"God does not exist. He is being itself beyond essence and existence. Therefore to argue that God exists is to deny him."
Why would God be beyond essence and existence? That entire argument seems based on nothing but presumption. To me it sounds like a straw man argument. I think you are basing this idea on the notion that God is omnipotent, however the Catholic Church has abandoned the idea of logically inconsistent omnipotence for decades. To quote the New Advent Catholic Encyclopedia:
Simply put, anyone who argues that the idea of God is logically impossible is going by outdated definitions.Omnipotence is the power of God to effect whatever is not intrinsically impossible. These last words of the definition do not imply any imperfection, since a power that extends to every possibility must be perfect. The universality of the object of the Divine power is not merely relative but absolute, so that the true nature of omnipotence is not clearly expressed by saying that God can do all things that are possible to Him; it requires the further statement that all things are possible to God. The intrinsically impossible is the self-contradictory, and its mutually exclusive elements could result only in nothingness. "Hence," says Thomas (Summa I, Q. xxv, a. 3), "it is more exact to say that the intrinsically impossible is incapable of production, than to say that God cannot produce it."

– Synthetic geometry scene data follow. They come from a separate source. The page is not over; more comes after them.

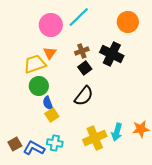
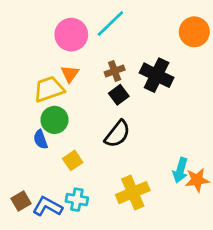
orange circle: (128, 22) -> (194, 32), moved
blue semicircle: (48, 103) -> (41, 139), moved
cyan arrow: (117, 132) -> (180, 170), moved

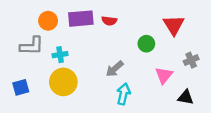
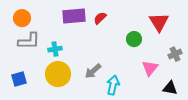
orange circle: (48, 21) -> (22, 18), moved
red semicircle: (109, 21) -> (100, 18), turned 128
gray arrow: (115, 69) -> (93, 71), moved

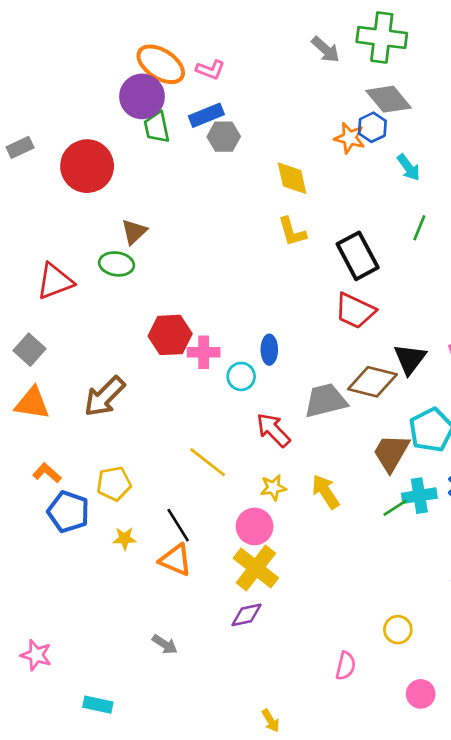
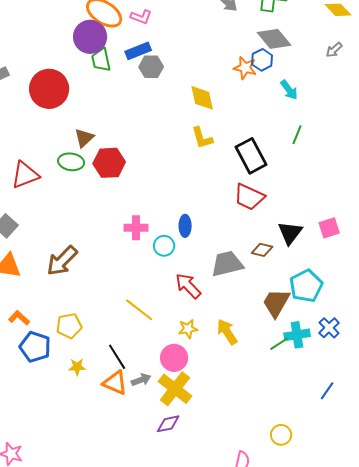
red hexagon: (170, 335) -> (109, 163), moved
brown diamond: (372, 382) -> (262, 250), size x0.6
gray arrow: (165, 644) -> (141, 380), moved, turned -54

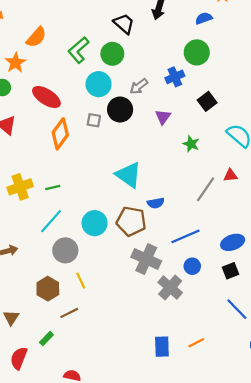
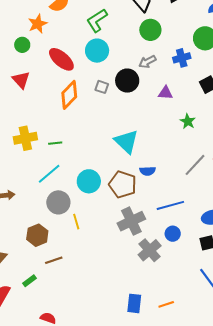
green circle: (112, 54) -> (150, 30), moved
cyan circle: (99, 84) -> (97, 51), moved
purple triangle: (163, 117) -> (165, 93), turned 49
gray cross: (146, 259) -> (131, 221), turned 32
yellow line: (81, 281) -> (76, 222), moved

As intrinsically impossible must be classed:(1) Actions out of harmony with God's nature and attributes
- Any action on the part of God which would be out of harmony with His nature and attributes;
- Any action that would simultaneously connote mutually repellent elements, e.g. a square circle, an infinite creature, etc.
(a) It is impossible for God to sin
Man's power of preferring evil to good is a sign not of strength, but of infirmity, since it involves the liability to be overcome by unworthy motives; not the exercise but the restraint of that power adds to the freedom and vigour of thewill. "To sin," says St. Thomas, "is to be capable of failure in one's actions, which is incompatible with omnipotence" (Summa, I, Q, xxv, a. 3).

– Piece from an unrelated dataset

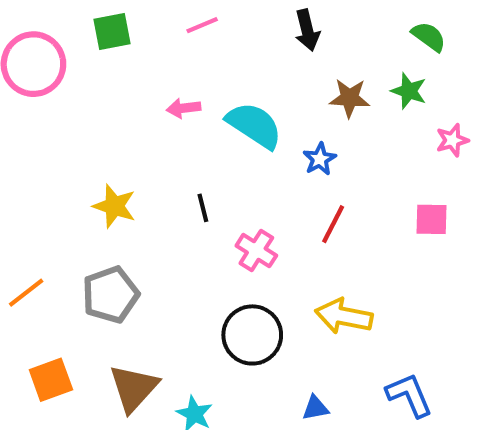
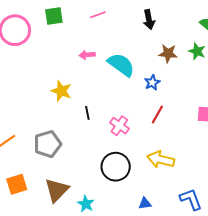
yellow star: (114, 206) -> (61, 91), moved
black line: (203, 208) -> (87, 113), moved

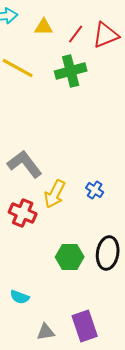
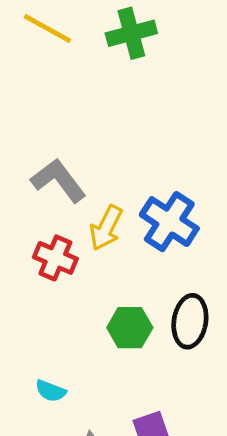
blue cross: (95, 190) -> (169, 222), size x2.0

(b) The decrees of God cannot be reversed
From eternity the production of creatures, their successive changes, and the manner in which these would occur were determined by God's free will. If these decrees were not irrevocable, it would follow either that God's wisdom was variable or that His decisions sprang from caprice. Hence theologians distinguish between the absolute and the ordinary, or regulated, power of God (potentia absoluta; potentia ordinaria). The absolute power of God extends to all that is not intrinsically impossible, while the ordinary power is regulated by the Divine decrees. Thus by His absolute power God could preserve man from death; but in the present order this is impossible, since He has decreed otherwise.
(c) The creation of an absolutely best creature or of an absolutely greatest number if creatures is impossible, because the Divine power is inexhaustible
It is sometimes objected that this aspect of omnipotence involves the contradiction that God cannot do all that He can do; but the argument is sophistical; it is no contradiction to assert that God can realize whatever is possible, but that no number of actualized possibilities exhausts His power.

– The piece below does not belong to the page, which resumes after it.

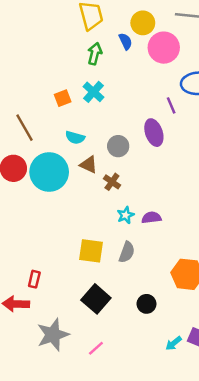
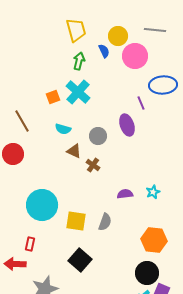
cyan cross: (93, 92) -> (78, 92), size x1.4
cyan circle: (49, 172) -> (42, 205), moved
cyan star: (126, 215) -> (153, 192), moved
black circle: (146, 304) -> (147, 273), moved, size x1.5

Likewise according to Church definition, God not only has an essence, His essence is immutable:
Immutability.— Since the essence of anything is that whereby the thing is what it is, it follows directly from the principle of contradiction that essences must be immutable. This, of course, is not true in the sense that physical essences cannot be brought into being or cease to exist, nor that they cannot be decomposed into their constituent parts, nor yet that they are not subject to accidental modification. The essence of God alone, as stated above, is so entirely free from any sort of composition that it is in the strictest sense immutable. Every essence, however, is immutable in this, that it cannot be changed or broken up into its constituent parts and yet remain the same essence.
So I have no idea of how Tillich came to the conclusion that God lacks essence save for a profound naivety on the subject.